Scientists from the
Florida campus of The Scripps Research Institute have identified a series of
intricate biochemical steps that lead to the successful production of proteins,
the basic working units of any cell.
The study, which appears in the July 6, 2012 edition of
the journal Cell, sheds light on the assembly of a structure called
the ribosome, a large and
complex protein-producing machine
inside all living cells.
Ribosomes are the targets of many commercially used antibiotics and represent a
promising area of research because of the importance of ribosome assembly and
function for cell growth. There are well-established links between defects in
ribosome assembly and cancer, making this pathway a potential new target
for anti-cancer drugs.
"With important cellular machines like ribosomes, it
makes sense that some process exists to make sure things work correctly,"
said Katrin Karbstein, a Scripps Research associate professor who led the
study. "We've shown that such a quality control function
exists for ribosomal subunits that use the system to do a test run but don't
produce a protein. If the subunits don't pass, there are mechanisms to discard
them."
Protein Production Line
As part of the protein-production process
called "translation," the ribosome decodes information carried in
messenger RNA (mRNA) to produce a protein—a chain of amino acids.
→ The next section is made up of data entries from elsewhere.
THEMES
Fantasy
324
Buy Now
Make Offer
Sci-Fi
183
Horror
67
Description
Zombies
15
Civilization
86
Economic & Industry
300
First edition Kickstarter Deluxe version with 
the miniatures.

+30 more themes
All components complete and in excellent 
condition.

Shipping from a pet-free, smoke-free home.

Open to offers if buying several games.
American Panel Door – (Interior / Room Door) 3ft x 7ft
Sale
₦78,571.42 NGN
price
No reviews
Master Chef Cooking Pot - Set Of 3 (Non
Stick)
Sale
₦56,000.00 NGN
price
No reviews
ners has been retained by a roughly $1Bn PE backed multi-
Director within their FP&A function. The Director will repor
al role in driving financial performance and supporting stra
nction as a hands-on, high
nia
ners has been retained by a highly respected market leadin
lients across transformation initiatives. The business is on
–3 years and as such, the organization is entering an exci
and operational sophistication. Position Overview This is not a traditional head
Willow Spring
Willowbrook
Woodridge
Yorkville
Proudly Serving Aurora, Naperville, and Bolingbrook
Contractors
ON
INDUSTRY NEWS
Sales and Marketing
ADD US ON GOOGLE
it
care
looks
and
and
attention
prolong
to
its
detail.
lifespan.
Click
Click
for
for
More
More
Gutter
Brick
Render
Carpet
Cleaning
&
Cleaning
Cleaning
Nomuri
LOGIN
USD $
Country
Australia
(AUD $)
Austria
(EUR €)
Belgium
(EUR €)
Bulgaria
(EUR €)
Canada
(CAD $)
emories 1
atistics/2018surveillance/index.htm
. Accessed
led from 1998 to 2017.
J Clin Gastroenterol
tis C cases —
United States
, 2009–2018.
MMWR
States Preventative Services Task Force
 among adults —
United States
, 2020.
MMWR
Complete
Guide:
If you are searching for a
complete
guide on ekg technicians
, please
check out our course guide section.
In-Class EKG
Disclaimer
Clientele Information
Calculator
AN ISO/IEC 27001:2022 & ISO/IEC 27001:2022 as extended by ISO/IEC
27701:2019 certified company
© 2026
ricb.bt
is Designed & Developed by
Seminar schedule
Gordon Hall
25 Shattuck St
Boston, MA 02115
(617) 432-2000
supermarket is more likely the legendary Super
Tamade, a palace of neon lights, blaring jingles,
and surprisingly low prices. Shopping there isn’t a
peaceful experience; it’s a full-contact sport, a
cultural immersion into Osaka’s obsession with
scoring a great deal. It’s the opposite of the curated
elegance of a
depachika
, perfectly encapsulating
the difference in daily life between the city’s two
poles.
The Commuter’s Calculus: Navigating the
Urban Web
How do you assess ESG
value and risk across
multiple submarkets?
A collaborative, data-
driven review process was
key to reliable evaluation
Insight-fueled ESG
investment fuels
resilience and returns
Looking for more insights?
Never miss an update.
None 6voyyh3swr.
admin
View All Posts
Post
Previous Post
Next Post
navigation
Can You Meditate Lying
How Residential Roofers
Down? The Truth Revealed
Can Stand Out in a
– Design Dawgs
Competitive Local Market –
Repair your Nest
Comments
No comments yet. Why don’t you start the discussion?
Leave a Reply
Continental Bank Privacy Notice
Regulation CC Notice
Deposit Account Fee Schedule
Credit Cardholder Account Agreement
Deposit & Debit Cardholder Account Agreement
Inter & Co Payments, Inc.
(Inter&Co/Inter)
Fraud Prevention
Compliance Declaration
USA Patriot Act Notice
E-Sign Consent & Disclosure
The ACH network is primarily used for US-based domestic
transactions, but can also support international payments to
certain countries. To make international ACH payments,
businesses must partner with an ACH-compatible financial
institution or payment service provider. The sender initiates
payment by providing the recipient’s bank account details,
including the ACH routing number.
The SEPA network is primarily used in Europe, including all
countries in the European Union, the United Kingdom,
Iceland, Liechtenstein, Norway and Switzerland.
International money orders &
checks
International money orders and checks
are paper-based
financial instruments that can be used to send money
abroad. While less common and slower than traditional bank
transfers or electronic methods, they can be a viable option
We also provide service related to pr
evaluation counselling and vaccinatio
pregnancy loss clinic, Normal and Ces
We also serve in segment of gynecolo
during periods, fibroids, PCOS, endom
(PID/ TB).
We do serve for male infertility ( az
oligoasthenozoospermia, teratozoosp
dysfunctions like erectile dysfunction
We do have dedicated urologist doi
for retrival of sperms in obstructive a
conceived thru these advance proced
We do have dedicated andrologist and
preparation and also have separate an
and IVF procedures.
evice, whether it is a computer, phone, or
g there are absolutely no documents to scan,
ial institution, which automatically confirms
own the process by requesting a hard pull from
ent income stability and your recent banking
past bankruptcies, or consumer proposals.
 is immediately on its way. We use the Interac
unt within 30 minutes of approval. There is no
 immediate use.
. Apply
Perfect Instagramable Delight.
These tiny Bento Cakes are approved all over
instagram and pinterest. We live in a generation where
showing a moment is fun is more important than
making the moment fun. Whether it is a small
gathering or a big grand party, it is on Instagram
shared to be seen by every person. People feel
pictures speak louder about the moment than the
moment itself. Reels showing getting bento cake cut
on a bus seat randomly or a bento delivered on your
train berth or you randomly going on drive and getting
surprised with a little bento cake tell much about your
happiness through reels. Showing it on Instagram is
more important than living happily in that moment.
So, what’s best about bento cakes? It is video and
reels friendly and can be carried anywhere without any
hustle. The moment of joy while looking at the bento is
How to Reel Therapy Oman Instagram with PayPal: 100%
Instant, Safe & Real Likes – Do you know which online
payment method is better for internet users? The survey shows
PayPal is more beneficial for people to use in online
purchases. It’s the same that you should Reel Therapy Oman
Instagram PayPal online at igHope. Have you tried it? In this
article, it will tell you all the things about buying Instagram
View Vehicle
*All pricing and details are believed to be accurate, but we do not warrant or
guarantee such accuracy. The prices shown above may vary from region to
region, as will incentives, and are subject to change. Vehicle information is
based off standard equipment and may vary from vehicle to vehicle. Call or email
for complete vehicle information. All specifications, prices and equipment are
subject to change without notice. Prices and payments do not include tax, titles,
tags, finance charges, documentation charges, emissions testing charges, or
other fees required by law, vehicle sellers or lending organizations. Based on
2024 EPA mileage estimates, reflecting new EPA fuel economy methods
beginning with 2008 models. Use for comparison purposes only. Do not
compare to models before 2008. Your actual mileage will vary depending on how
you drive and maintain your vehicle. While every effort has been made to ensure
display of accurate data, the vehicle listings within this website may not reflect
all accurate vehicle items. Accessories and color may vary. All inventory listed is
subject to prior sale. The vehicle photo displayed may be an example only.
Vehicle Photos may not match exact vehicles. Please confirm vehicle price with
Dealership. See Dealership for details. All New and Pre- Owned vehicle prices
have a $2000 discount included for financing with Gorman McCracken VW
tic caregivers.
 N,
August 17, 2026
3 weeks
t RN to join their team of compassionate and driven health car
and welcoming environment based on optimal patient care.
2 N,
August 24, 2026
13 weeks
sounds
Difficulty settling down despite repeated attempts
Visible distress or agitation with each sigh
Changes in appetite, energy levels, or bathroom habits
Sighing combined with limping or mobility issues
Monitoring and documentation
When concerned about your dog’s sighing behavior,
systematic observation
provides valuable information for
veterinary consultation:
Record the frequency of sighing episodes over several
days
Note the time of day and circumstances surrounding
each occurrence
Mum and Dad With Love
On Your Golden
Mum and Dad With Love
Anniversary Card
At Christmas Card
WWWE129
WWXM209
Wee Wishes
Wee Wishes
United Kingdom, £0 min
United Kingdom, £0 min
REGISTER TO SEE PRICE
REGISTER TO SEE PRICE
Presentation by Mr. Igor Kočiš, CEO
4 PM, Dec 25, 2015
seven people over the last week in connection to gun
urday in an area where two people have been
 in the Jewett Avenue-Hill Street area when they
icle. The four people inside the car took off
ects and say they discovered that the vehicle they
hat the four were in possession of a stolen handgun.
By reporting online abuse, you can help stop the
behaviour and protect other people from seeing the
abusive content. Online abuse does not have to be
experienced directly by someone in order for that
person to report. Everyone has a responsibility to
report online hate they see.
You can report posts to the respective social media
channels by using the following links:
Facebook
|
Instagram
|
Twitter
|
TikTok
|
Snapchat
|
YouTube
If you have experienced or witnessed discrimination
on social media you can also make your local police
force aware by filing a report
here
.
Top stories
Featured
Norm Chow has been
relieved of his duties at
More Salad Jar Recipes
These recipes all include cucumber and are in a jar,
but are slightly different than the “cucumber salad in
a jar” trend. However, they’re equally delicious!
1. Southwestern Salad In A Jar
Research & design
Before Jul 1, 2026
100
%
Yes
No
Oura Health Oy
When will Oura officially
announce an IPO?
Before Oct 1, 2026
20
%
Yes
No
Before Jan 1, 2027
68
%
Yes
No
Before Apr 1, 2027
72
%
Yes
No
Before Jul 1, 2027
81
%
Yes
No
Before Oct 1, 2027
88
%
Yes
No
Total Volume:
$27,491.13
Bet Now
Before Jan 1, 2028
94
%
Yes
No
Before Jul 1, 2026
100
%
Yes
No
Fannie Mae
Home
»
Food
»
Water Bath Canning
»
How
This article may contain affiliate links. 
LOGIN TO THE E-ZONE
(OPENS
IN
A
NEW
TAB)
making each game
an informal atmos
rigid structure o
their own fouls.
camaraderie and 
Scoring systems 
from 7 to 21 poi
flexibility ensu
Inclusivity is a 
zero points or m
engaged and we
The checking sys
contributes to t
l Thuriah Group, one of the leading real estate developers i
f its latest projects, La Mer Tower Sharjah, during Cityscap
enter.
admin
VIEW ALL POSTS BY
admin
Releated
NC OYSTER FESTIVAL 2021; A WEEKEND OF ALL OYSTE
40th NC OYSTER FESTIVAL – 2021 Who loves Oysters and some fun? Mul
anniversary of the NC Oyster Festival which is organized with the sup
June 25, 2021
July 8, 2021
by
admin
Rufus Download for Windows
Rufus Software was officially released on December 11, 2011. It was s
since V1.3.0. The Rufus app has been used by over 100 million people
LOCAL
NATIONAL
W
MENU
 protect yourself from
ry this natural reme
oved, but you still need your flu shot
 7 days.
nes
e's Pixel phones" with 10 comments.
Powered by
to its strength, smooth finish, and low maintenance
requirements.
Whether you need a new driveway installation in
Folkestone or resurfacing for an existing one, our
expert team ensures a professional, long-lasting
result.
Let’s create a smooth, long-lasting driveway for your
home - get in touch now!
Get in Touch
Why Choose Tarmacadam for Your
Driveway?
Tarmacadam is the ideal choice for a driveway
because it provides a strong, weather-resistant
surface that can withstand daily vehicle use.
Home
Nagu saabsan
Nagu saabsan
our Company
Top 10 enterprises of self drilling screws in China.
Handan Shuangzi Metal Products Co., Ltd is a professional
To produce mature, functioning ribosomal RNAs (rRNAs),
the body first makes precursor rRNAs that can be processed into mature ones. In
human cells, this is done in two stages—the first occurs in the nucleolus, a
protein-nucleic acid structure inside the nucleus, and finally in the
cytoplasm, the basic cellular stew where protein translation occurs.
In the cytoplasm, these pre-mature ribosomal subunits
encounter large pools of mature subunits, messenger RNA, and numerous assembly
factors and translation factors that help complete the process.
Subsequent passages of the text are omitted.